Whatever chance Wicklow had of winning the title back when football was still in short trousers– they were beaten by Dublin in the 1897 final – their chances in recent years have been next to zero.

And in that regard the Gardenmen have been no different than several others in the province, this county among them.

It’s been all about Dublin, well more or less, since the turn into this century, and even before then, the arrival of Mick O’Dwyer in Aughrim did nothing to improve his adopted county’s prospects. (Before anyone texts, Inside Track knows that for one of their earliest All-Ireland wins, Dublin was represented by Bray Emmets, and in more recent times – 1990 in fact – Blessington won the All-Ireland Club Championship.)

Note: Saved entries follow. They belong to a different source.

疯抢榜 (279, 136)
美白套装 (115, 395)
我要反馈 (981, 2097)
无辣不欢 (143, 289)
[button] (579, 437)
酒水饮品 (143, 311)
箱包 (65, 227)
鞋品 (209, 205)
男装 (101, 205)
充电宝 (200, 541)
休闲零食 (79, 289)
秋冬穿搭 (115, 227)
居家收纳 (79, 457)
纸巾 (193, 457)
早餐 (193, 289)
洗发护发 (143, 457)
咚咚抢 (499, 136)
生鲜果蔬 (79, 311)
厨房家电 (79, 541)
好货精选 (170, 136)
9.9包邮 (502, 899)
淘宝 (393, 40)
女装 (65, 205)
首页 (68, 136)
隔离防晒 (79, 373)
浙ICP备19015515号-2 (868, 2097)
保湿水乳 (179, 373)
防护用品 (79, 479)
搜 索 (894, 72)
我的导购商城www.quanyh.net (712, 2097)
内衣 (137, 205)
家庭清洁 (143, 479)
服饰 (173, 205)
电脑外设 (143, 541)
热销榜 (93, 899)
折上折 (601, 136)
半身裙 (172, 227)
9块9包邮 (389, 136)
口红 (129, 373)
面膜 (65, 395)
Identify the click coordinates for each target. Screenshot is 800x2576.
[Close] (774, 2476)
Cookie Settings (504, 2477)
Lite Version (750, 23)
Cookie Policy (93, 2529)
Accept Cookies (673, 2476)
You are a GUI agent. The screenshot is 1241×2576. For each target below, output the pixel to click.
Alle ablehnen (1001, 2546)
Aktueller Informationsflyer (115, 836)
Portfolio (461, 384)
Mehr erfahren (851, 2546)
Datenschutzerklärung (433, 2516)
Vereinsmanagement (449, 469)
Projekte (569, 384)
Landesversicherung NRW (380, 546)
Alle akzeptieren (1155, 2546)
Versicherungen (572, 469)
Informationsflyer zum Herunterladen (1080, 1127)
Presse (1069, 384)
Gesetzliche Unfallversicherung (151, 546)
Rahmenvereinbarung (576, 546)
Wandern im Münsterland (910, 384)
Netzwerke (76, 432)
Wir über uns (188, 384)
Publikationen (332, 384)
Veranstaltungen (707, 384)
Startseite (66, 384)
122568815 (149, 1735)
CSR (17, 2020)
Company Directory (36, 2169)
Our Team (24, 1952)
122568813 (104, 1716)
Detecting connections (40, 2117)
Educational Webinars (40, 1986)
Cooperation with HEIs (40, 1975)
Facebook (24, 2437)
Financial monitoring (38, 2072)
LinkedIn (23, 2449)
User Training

Fermanagh have been in three Ulster finals, the latest of which, a few years ago, had Arlene Foster at St Tiernach’s Park cheering for the green-and-whites.

Croke Park knew this couldn’t go on – the weaker counties, as they’re known – had to be given the chance to score a knock-out. The All-Ireland ‘B’ Championship came first and was followed by the Tommy Murphy Cup. The former lasted longer, but neither can be said to have been a success.

Now comes the Tailteann Cup, a competition – to be played this year for the first time – for teams that don’t make their provincial final and are down the field in the National League. This will be their only shot at championship glory.

The competition will need lots of promotion and a full commitment from the teams taking part if it’s to be better than its predecessors. It is not guaranteed to be a success, but at least something is being tried. The poor have a chance of becoming a wee bit richer.

Maybe the authorities who govern rugby could have a go at something similar.